How we cite our quotes: Citations follow this format: (Chapter.Paragraph)
Quote #1
After my grandparents gave their daughter away to her husband's family, they had dispensed all the adventure and all the property. They expected her alone to keep the traditional ways, which her brothers, now among the barbarians, could fumble without detection. The heavy, deep-rooted women were to maintain the past against the food, safe for returning. But the rare urge west had fixed upon our family, and so my aunt crossed boundaries not delineated in space (1.20).

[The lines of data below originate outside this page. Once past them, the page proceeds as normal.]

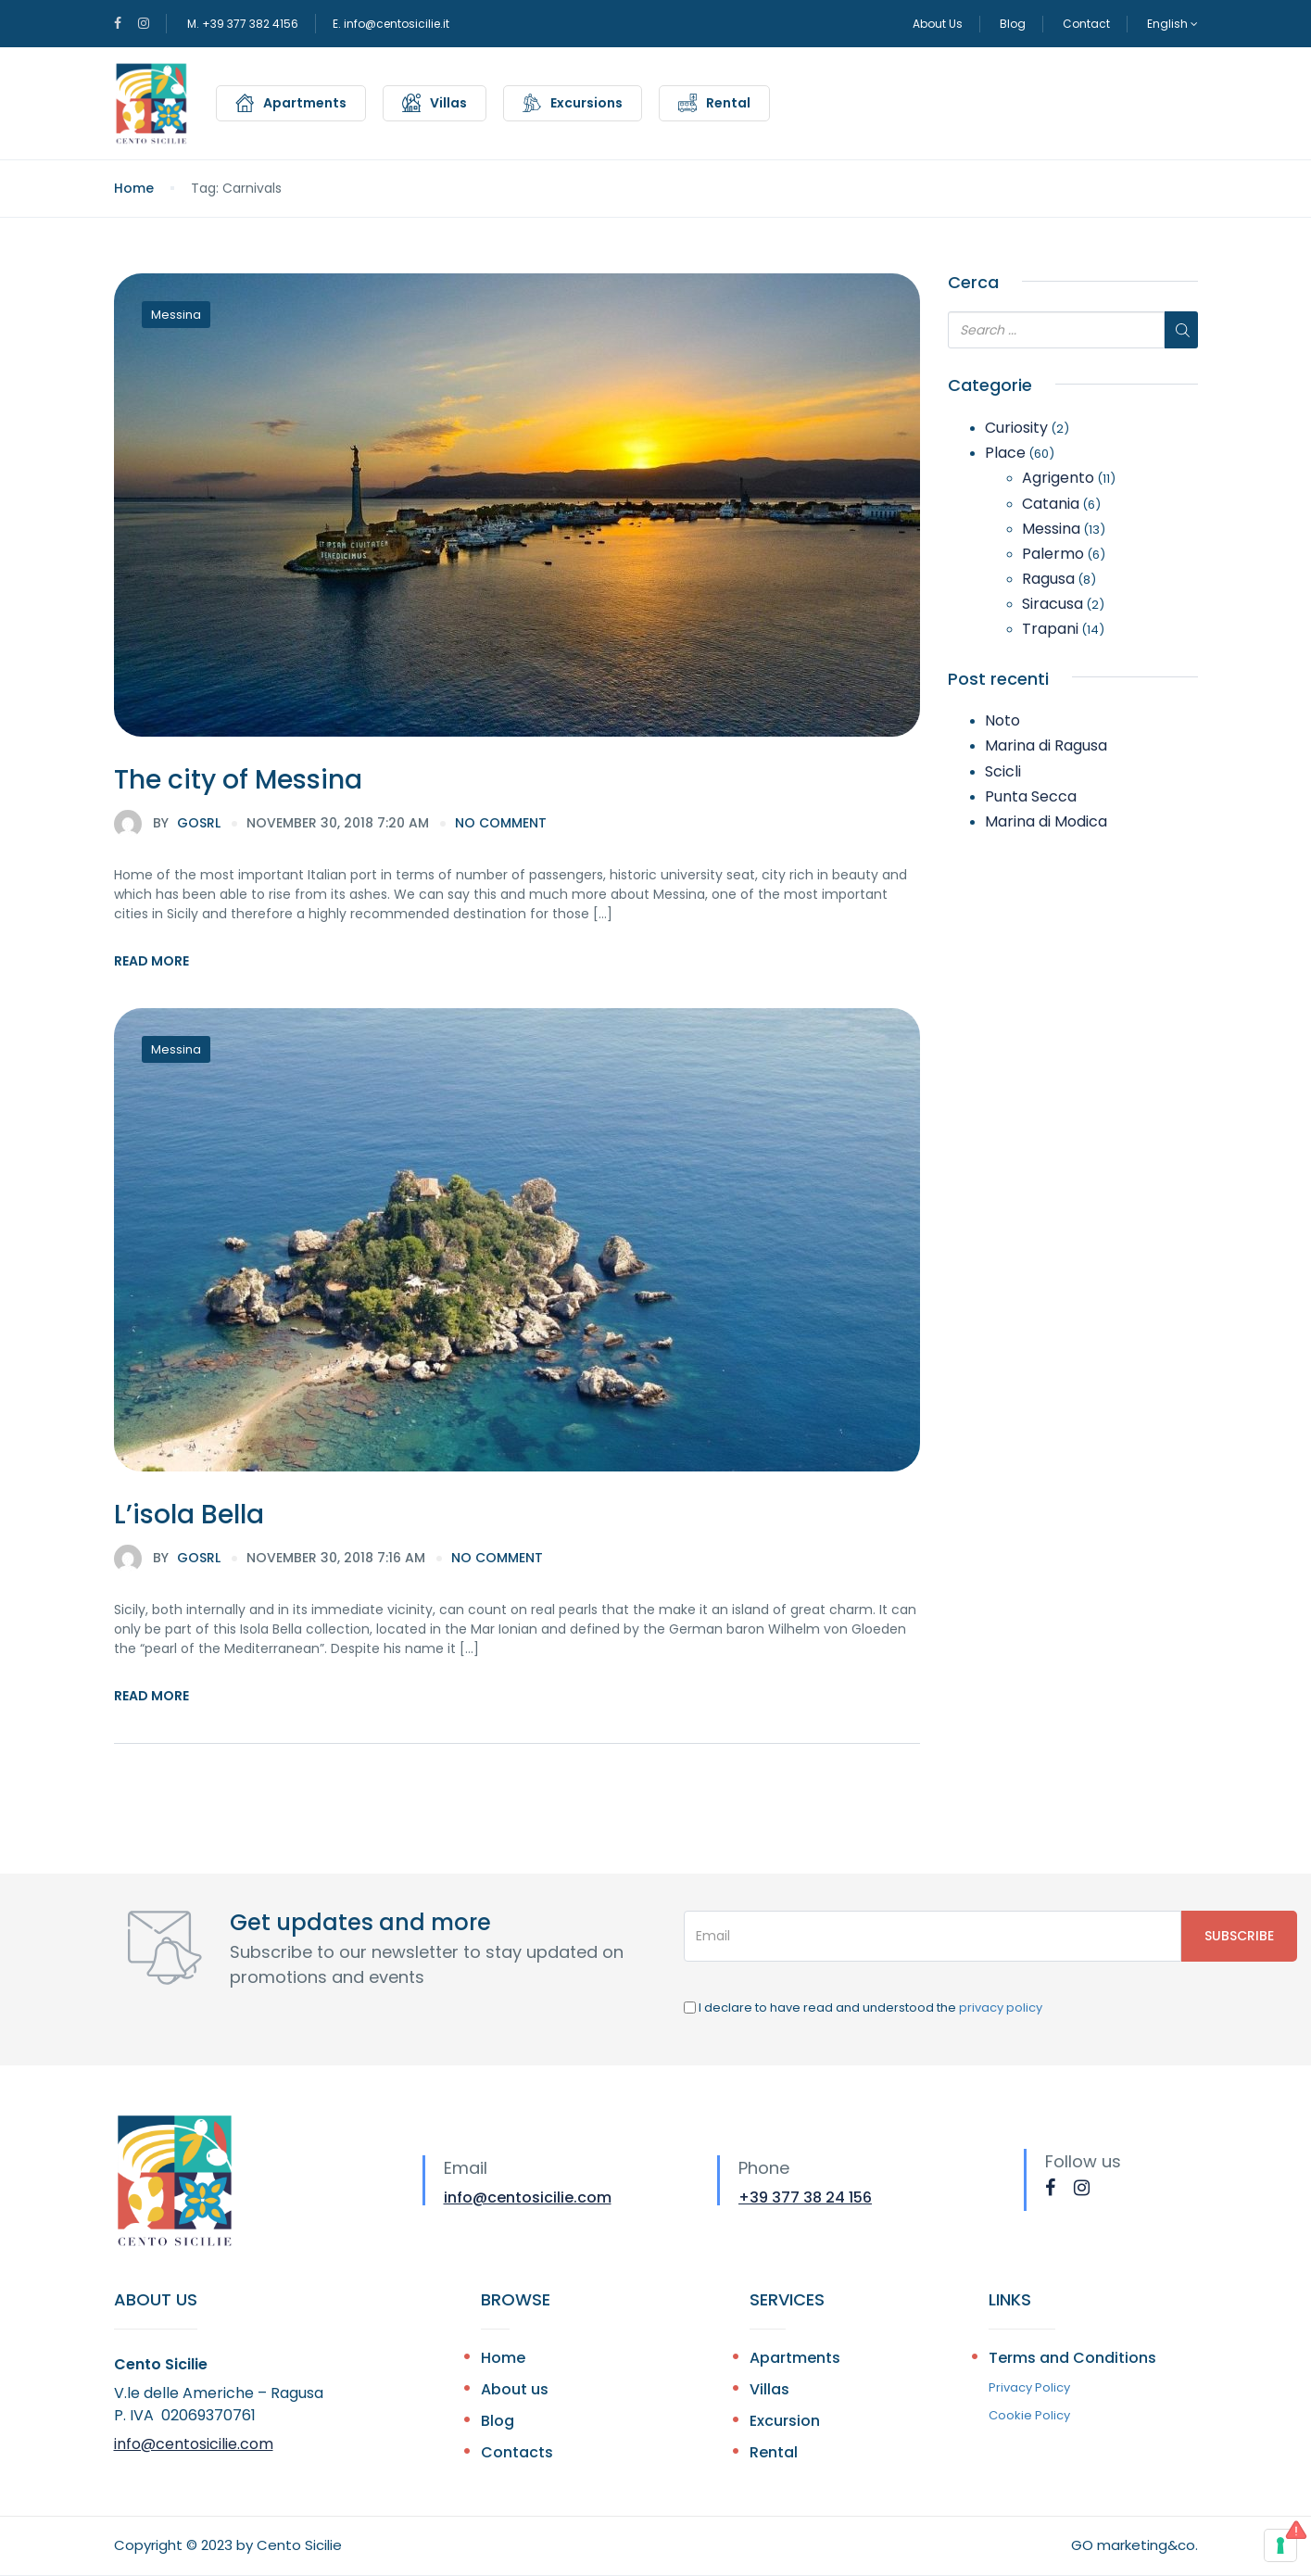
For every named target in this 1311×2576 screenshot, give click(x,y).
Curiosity (1016, 427)
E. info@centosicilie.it (391, 24)
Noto (1002, 720)
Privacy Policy (1029, 2387)
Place (1005, 452)
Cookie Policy (1029, 2415)
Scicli (1003, 771)
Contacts (517, 2452)
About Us (938, 24)
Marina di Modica (1046, 821)
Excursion (785, 2420)
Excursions (586, 103)
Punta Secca (1031, 796)
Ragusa (1048, 578)
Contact (1086, 24)
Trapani (1050, 628)
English (1172, 24)
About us (514, 2389)
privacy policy (1000, 2007)
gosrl (167, 824)
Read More (151, 961)
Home (134, 188)
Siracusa (1052, 603)
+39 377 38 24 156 (805, 2197)
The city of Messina (238, 780)
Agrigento (1058, 477)
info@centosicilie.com (527, 2197)
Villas (448, 103)
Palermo (1053, 553)
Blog (1013, 24)
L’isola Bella (189, 1514)
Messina (176, 314)
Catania (1050, 503)
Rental (728, 103)
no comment (501, 823)
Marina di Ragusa (1046, 745)
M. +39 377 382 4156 (242, 24)
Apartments (305, 103)
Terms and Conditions (1072, 2357)
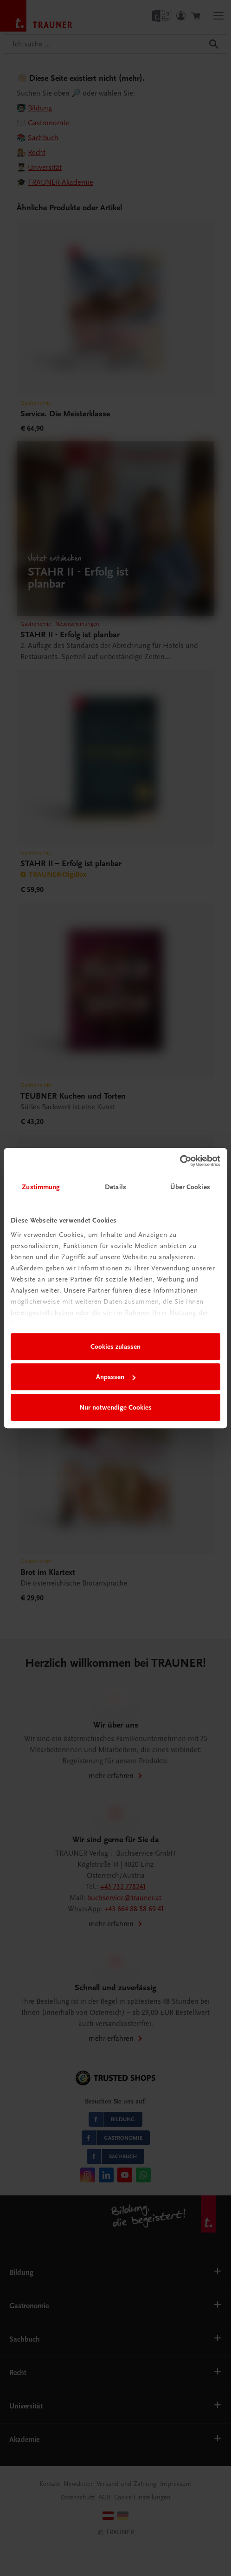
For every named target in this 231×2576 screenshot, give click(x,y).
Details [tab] (115, 1187)
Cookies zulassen (115, 1346)
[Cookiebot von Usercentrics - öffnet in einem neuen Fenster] (179, 1161)
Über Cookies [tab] (190, 1187)
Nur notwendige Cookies (115, 1407)
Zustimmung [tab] (41, 1187)
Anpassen (115, 1376)
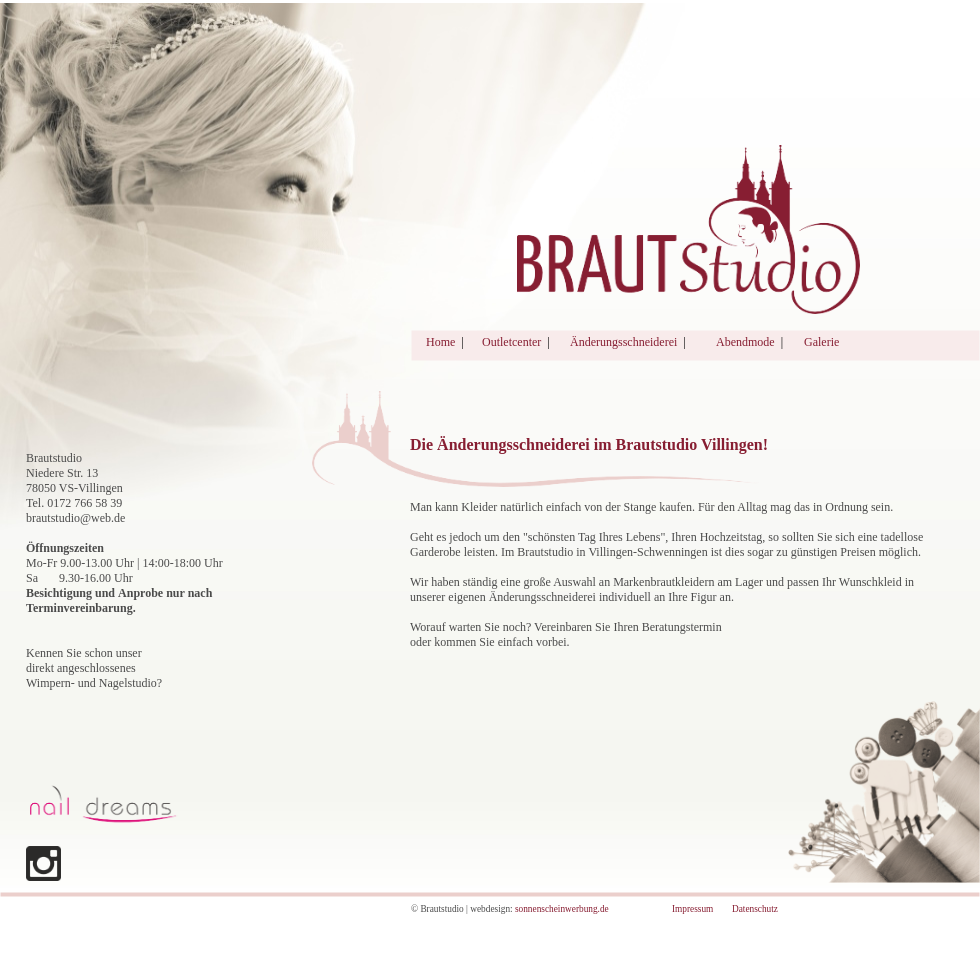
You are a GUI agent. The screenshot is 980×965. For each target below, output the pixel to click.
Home (440, 342)
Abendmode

Kingston's family expects their daughter to carry on their culture and traditions while letting their sons move away from the family. Kingston shows how this different treatment according to gender manifests itself within family dynamics.
Quote #2
Sisters used to sit on their beds and cry together, she said, as their mothers or their slaves removed the bandages for a few minutes each night and let the blood gush back into their veins (1.25).
Kingston rewrites the painful practice of foot-binding Chinese women's feet as an opportunity for sisters to share with one another.
Quote #3
He may have been somebody in her own household, but intercourse with a man outside the family would have been no less abhorrent. All the village were kinsmen, and the titles shouted in loud country voices never let kinship be forgotten (1.33).
The situation with No Name Woman's lover is an example of how communities do not protect all their members equally.